The -debug option to llc and other LLVM tools is quite unrelated to debug info in the source.
I want to read (parse) LLVM IR code (which is saved in a text file) and add some of my own code to it. I need some example of doing this, that is, how this is done by using the libraries provided by LLVM for this purpose. So basically what I want is to read in the IR code from a text file into the memory (perhaps the LLVM library represents it in AST form, I dont know), make modifications, like adding some more nodes in the AST and then finally write back the AST in the IR text file.
Although I need to both read and modify the IR code, I would greatly appreciate if someone could provide or refer me to some example which just read (parses) it.
First, to fix an obvious misunderstanding: LLVM is a framework for manipulating code in IR format. There are no ASTs in sight (*) - you read IR, transform/manipulate/analyze it, and you write IR back.
Reading IR is really simple:
int main(int argc, char** argv)
{
if (argc < 2) {
errs() << "Expected an argument - IR file name\n";
exit(1);
}
LLVMContext &Context = getGlobalContext();
SMDiagnostic Err;
Module *Mod = ParseIRFile(argv[1], Err, Context);
if (!Mod) {
Err.print(argv[0], errs());
return 1;
}
[...]
}
This code accepts a file name. This should be an LLVM IR file (textual). It then goes on to parse it into a Module, which represents a module of IR in LLVM's internal in-memory format. This can then be manipulated with the various passes LLVM has or you add on your own. Take a look at some examples in the LLVM code base (such as lib/Transforms/Hello/Hello.cpp) and read this - http://llvm.org/docs/WritingAnLLVMPass.html.
Spitting IR back into a file is even easier. The Module class just writes itself to a stream:
some_stream << *Mod;
That's it.
Now, if you have any specific questions about specific modifications you want to do to IR code, you should really ask something more focused. I hope this answer shows you how to parse IR and write it back.
(*) IR doesn't have an AST representation inside LLVM, because it's a simple assembly-like language. If you go one step up, to C or C++, you can use Clang to parse that into ASTs, and then do manipulations at the AST level. Clang then knows how to produce LLVM IR from its AST. However, you do have to start with C/C++ here, and not LLVM IR. If LLVM IR is all you care about, forget about ASTs.
This is usually done by implementing an LLVM pass/transform. This way you don't have to parse the IR at all because LLVM will do it for you and you will operate on a object-oriented in-memory representation of the IR.
This is the entry point for writing an LLVM pass. Then you can look at any of the already implemented standard passes that come bundled with LLVM (look into lib/Transforms).
The Opt tool takes llvm IR code, runs a pass on it, and then spits out transformed llvm IR on the other side.
The easiest to start hacking is lib\Transforms\Hello\Hello.cpp. Hack it, run through opt with your source file as input, inspect output.
Apart from that, the docs for writing passes is really quite good.
The easiest way to do this is to look at one of the existing tools and steal code from it.
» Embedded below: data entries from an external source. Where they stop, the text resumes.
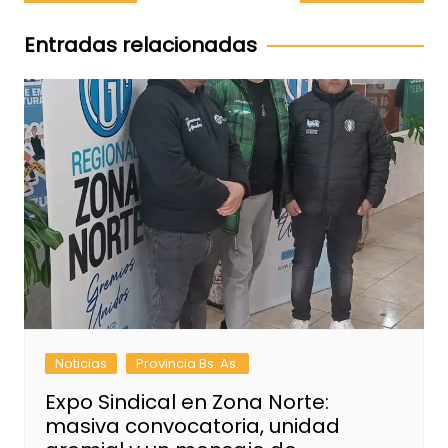
de
entradas
Entradas relacionadas
Noticias
Provincia Bs. As.
Expo Sindical en Zona Norte:
masiva convocatoria, unidad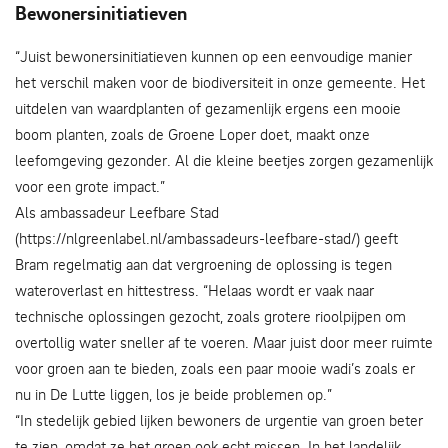
Bewonersinitiatieven
“Juist bewonersinitiatieven kunnen op een eenvoudige manier
het verschil maken voor de biodiversiteit in onze gemeente. Het
uitdelen van waardplanten of gezamenlijk ergens een mooie
boom planten, zoals de Groene Loper doet, maakt onze
leefomgeving gezonder. Al die kleine beetjes zorgen gezamenlijk
voor een grote impact.”
Als ambassadeur Leefbare Stad
(https://nlgreenlabel.nl/ambassadeurs-leefbare-stad/) geeft
Bram regelmatig aan dat vergroening de oplossing is tegen
wateroverlast en hittestress. “Helaas wordt er vaak naar
technische oplossingen gezocht, zoals grotere rioolpijpen om
overtollig water sneller af te voeren. Maar juist door meer ruimte
voor groen aan te bieden, zoals een paar mooie wadi’s zoals er
nu in De Lutte liggen, los je beide problemen op.”
“In stedelijk gebied lijken bewoners de urgentie van groen beter
te zien, omdat ze het groen ook echt missen. In het landelijk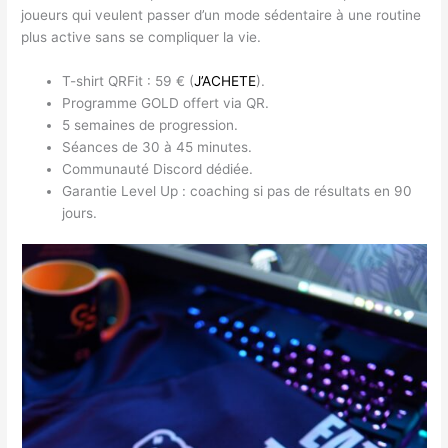
joueurs qui veulent passer d’un mode sédentaire à une routine
plus active sans se compliquer la vie.
T-shirt QRFit : 59 € (
J’ACHETE
).
Programme GOLD offert via QR.
5 semaines de progression.
Séances de 30 à 45 minutes.
Communauté Discord dédiée.
Garantie Level Up : coaching si pas de résultats en 90
jours.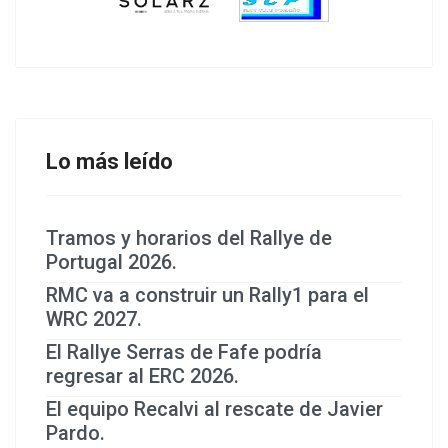
Lo más leído
Tramos y horarios del Rallye de
Portugal 2026.
RMC va a construir un Rally1 para el
WRC 2027.
El Rallye Serras de Fafe podría
regresar al ERC 2026.
El equipo Recalvi al rescate de Javier
Pardo.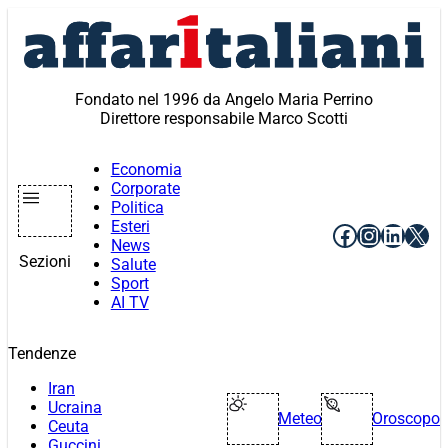
Vai
al
contenuto
Fondato nel 1996 da Angelo Maria Perrino
Direttore responsabile Marco Scotti
Economia
Corporate
Politica
Esteri
Facebook
Instagr
Linke
X
News
Sezioni
Salute
Sport
AI TV
Tendenze
Iran
Ucraina
Meteo
Oroscopo
Ceuta
Guccini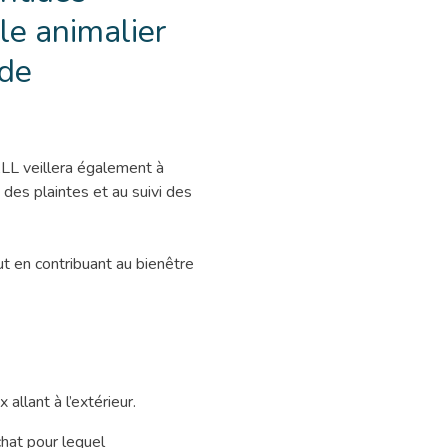
le animalier
 de
LL veillera également à
des plaintes et au suivi des
t en contribuant au bienêtre
llant à l’extérieur.
 chat pour lequel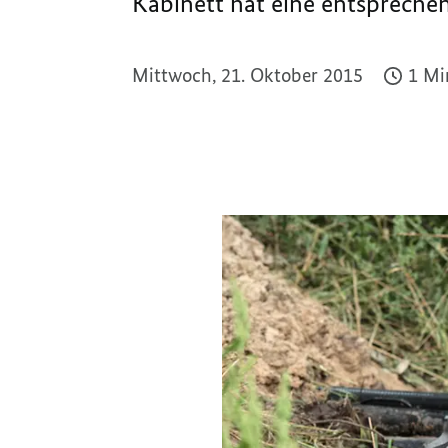
Kabinett hat eine entspreche
Mittwoch, 21. Oktober 2015
1 Mi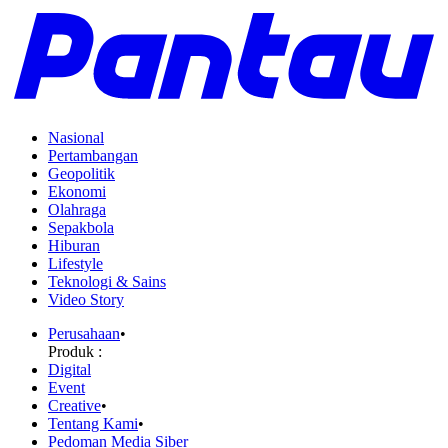
Nasional
Pertambangan
Geopolitik
Ekonomi
Olahraga
Sepakbola
Hiburan
Lifestyle
Teknologi & Sains
Video Story
Perusahaan
•
Produk :
Digital
Event
Creative
•
Tentang Kami
•
Pedoman Media Siber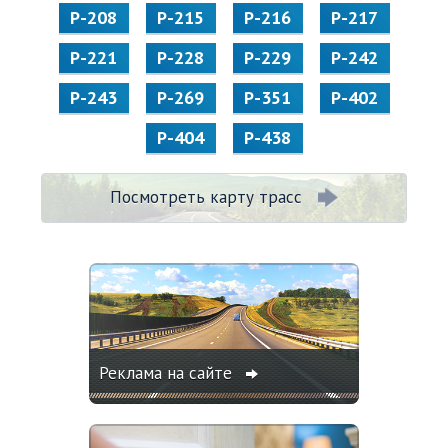
Р-208
Р-215
Р-216
Р-217
Р-221
Р-228
Р-229
Р-242
Р-243
Р-269
Р-351
Р-402
Р-404
Р-438
Посмотреть карту трасс
Реклама на сайте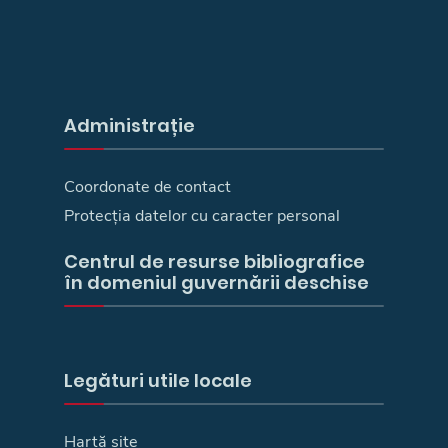
Administrație
Coordonate de contact
Protecția datelor cu caracter personal
Centrul de resurse bibliografice
în domeniul guvernării deschise
Legături utile locale
Hartă site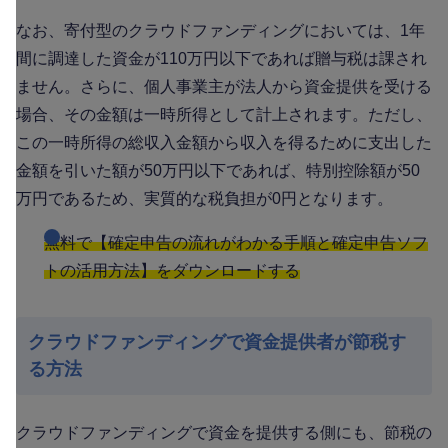
なお、寄付型のクラウドファンディングにおいては、1年
間に調達した資金が110万円以下であれば贈与税は課され
ません。さらに、個人事業主が法人から資金提供を受ける
場合、その金額は一時所得として計上されます。ただし、
この一時所得の総収入金額から収入を得るために支出した
金額を引いた額が50万円以下であれば、特別控除額が50
万円であるため、実質的な税負担が0円となります。
無料で【確定申告の流れがわかる手順と確定申告ソフ
トの活用方法】をダウンロードする
クラウドファンディングで資金提供者が節税す
る方法
クラウドファンディングで資金を提供する側にも、節税の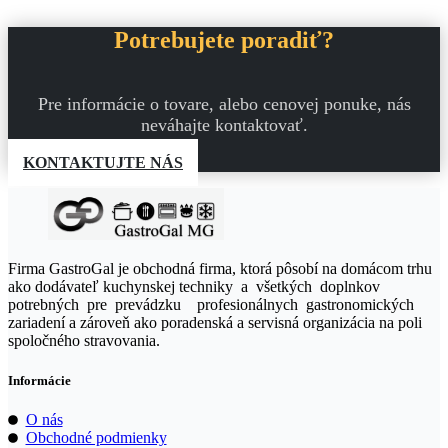
Potrebujete poradiť?
Pre informácie o tovare, alebo cenovej ponuke, nás
neváhajte kontaktovať.
KONTAKTUJTE NÁS
Firma GastroGal je obchodná firma, ktorá pôsobí na domácom trhu
ako dodávateľ kuchynskej techniky a všetkých doplnkov
potrebných pre prevádzku profesionálnych gastronomických
zariadení a zároveň ako poradenská a servisná organizácia na poli
spoločného stravovania.
Informácie
O nás
Obchodné podmienky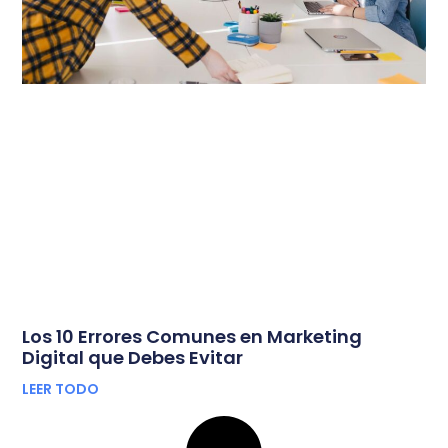
Los 10 Errores Comunes en Marketing
Digital que Debes Evitar
LEER TODO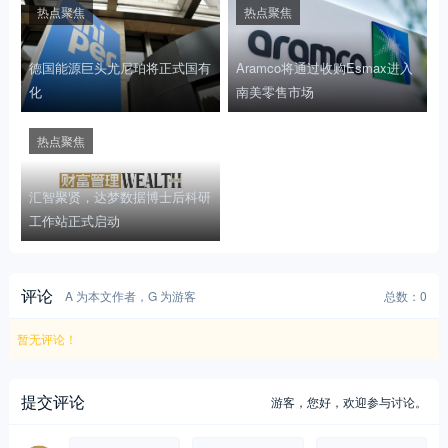
热点聚焦
热点聚焦
德国能源巨头尤尼珀将正式国有
Aramco将通过收购Esmax进入
化
南美零售市场
热点聚焦
汇智聚贤，达梦数据博士后科研
工作站正式启动
评论
A 为本文作者，G 为游客
总数：0
暂无评论！
提交评论
游客，
您好，欢迎参与讨论。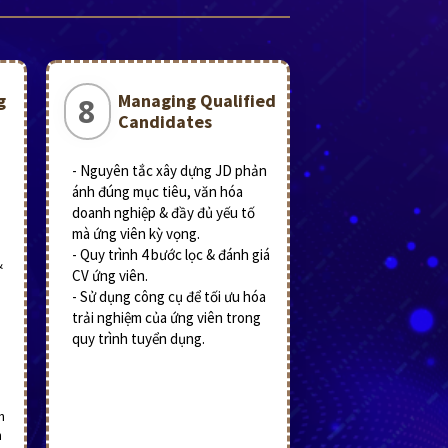
g
Managing Qualified
8
Candidates
- Nguyên tắc xây dựng JD phản
ánh đúng mục tiêu, văn hóa
doanh nghiệp & đầy đủ yếu tố
mà ứng viên kỳ vọng.
- Quy trình 4 bước lọc & đánh giá
&
CV ứng viên.
- Sử dụng công cụ để tối ưu hóa
g
trải nghiệm của ứng viên trong
quy trình tuyển dụng.
n
n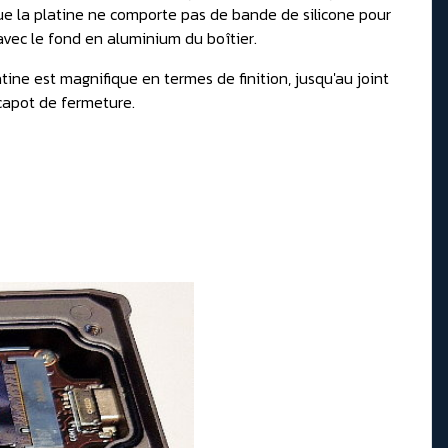
ue la platine ne comporte pas de bande de silicone pour
avec le fond en aluminium du boîtier.
latine est magnifique en termes de finition, jusqu'au joint
capot de fermeture.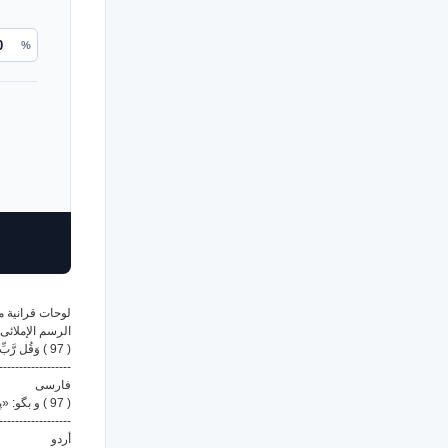
%
لوحات قرانية من
الرسم الإملائى
( 97 ) وَقُل رَّبِّ أَعُوذُ بِكَ مِنْ هَمَزَاتِ الشَّيَاطِينِ
------------------
فارسى
( 97 ) و بگو: «پروردگارا ! من از وسوسه های شیطان به تو پناه می برم،
------------------
أردو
In this case, you might want to look at the source for llc. It can take either a bitcode or .ll file as input. You can modify the input file any way you want and then write out the file using something similar to the code in llvm-dis if you want a text file.
As mentioned above the best way it to write a pass. But if you want to simply iterate through the instructions and do something with the LLVM provided an InstVisitor class. It is a class that implements the visitor pattern for instructions. It is very straight forward to user, so if you want to avoid learning how to implement a pass, you could resort to that.